Vaping: A Nationwide Epidemic


Kathryn Ballode

Sign from THS Women's Bathroom

Johnny Wilcox, Staff Writer

TELLURIDE — This past year, the media has been bursting with articles and reports on the newest addiction sweeping the public: vaping.

According to the Surgeon General’s Advisory on E-cigarette Use Among Youth, 1 in 5 high school students and 1 in 20 middle school students were using e-cigarettes in 2018. 

On Dec. 18, 2018, the U.S. Surgeon General Jerome Adams, declared youth use of e-cigarettes an epidemic.  

“I, Surgeon General of the United States Public Health Service, VADM Jerome Adams, am emphasizing the importance of protecting our children from a lifetime of nicotine addiction and associated health risks by immediately addressing the epidemic of youth e-cigarette use.” Adams wrote in a press release.

There are multiple different substances that can be vaporized, requiring very different chemicals and methods for each different substance. The two most popular substances that are vaporized are nicotine; typically in the form of an e-cigarette, and marijuana; typically in the form of “dab pen cartridges.”

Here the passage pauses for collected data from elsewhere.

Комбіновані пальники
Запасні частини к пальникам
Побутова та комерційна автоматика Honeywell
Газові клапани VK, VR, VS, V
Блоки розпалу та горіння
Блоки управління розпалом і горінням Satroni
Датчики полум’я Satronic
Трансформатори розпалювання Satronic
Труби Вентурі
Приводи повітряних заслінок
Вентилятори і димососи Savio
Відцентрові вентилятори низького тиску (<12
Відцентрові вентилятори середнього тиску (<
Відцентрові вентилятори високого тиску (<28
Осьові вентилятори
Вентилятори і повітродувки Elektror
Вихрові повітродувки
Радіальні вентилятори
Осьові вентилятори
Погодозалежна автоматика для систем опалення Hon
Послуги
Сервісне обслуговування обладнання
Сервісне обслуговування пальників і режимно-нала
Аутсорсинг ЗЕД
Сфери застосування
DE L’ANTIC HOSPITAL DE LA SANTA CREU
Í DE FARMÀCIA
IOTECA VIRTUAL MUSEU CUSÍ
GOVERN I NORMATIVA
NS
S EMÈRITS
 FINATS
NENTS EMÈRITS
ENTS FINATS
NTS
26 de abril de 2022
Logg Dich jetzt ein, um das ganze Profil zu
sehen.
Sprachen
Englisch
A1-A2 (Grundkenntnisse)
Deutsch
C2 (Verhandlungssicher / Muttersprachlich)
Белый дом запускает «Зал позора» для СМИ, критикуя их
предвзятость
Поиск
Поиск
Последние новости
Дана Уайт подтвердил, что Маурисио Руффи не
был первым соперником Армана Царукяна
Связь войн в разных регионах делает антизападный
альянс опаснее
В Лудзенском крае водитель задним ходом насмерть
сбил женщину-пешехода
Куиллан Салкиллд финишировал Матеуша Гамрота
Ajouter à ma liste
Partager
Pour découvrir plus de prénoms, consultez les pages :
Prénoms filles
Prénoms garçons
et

E-cigarettes, or other nicotine vaporizers, have had a boom in the general public, and are marketed as an alternative for chronic smokers attempting to quit. The media has focused primarily on how these ‘smoking alternatives’ have infiltrated youth, with teen-vaping rates skyrocketing in the past couple of years.

The problem has propagated into a much larger legal battle happening in the United States over the past two years with industry giants such as Juul and Vuse. 

On Oct. 7, The New York Times published an article citing three different school districts that filed suit against Juul, “accusing it of endangering students and forcing educators to divert time and money to fight an epidemic of nicotine addiction.”

Cannabis vaporizers, on the other hand, have fallen out of  the public eye.

A basic search of the web produces hundreds of hospitalization reports by both adults and teens over the course of the past year who have been hospitalized due to certain lung problems. And, multiple reports, including one cited by the Washington Post on Sept. 6, describe a possible connection for the recent hospitalizations. 

The active ingredient vitamin E acetate used inside of the THC oil cartridges has been linked in the reported cases, causing doctors and scientists to believe that this may be the cause.

According to a Washington Post article published on Sept. 6, “investigators at the U.S. Food and Drug Administration found the oil in cannabis products in samples collected from patients who fell ill across the United States. FDA officials shared that information with state health officials during a telephone briefing this week, according to several officials who took part in the call.”

As of Oct. 8, the Centers for Disease Control and Prevention lists 26 deaths among patients who reported a history of using e-cigarette, or vaping, products. 

Schools across the country are doing their part in this battle against addiction with both education and disciplinary actions.

Telluride High School has been taking a stand against vaping for the better part of two years and with these new media reports, the urgency is at an all-time high. For the past two years, THS counselor, Alex Jones, has been taking action against the problem.

Jones is a trained cessation specialist, meaning he can run groups that will quit, and quit successfully with proven research methods. He also says he’s been campaigning around the school with multiple anti-vaping signs and posters in an attempt to keep people up-to-date with information.

One message he is currently promoting is “vaping is a dangerous act” which he wants all THS students to realize. He also says he feels it is important to note that scientifically, we do not know a lot about these substances and their long term effects on our health.

The increased publicity around the dangers of vaping has not gone unnoticed, as Telluride High School Senior, Toe Carmola, tells THS today, “Yes, I think since the new reports have come out in the news about hospitalizations, people are beginning to take the action much more seriously.”

Carmola’s response is a beacon of hope for a brighter future for Telluride High School.

As the media continues to release more information on the health and mental effects of vaping, THS Today will make sure to let the student body know about it.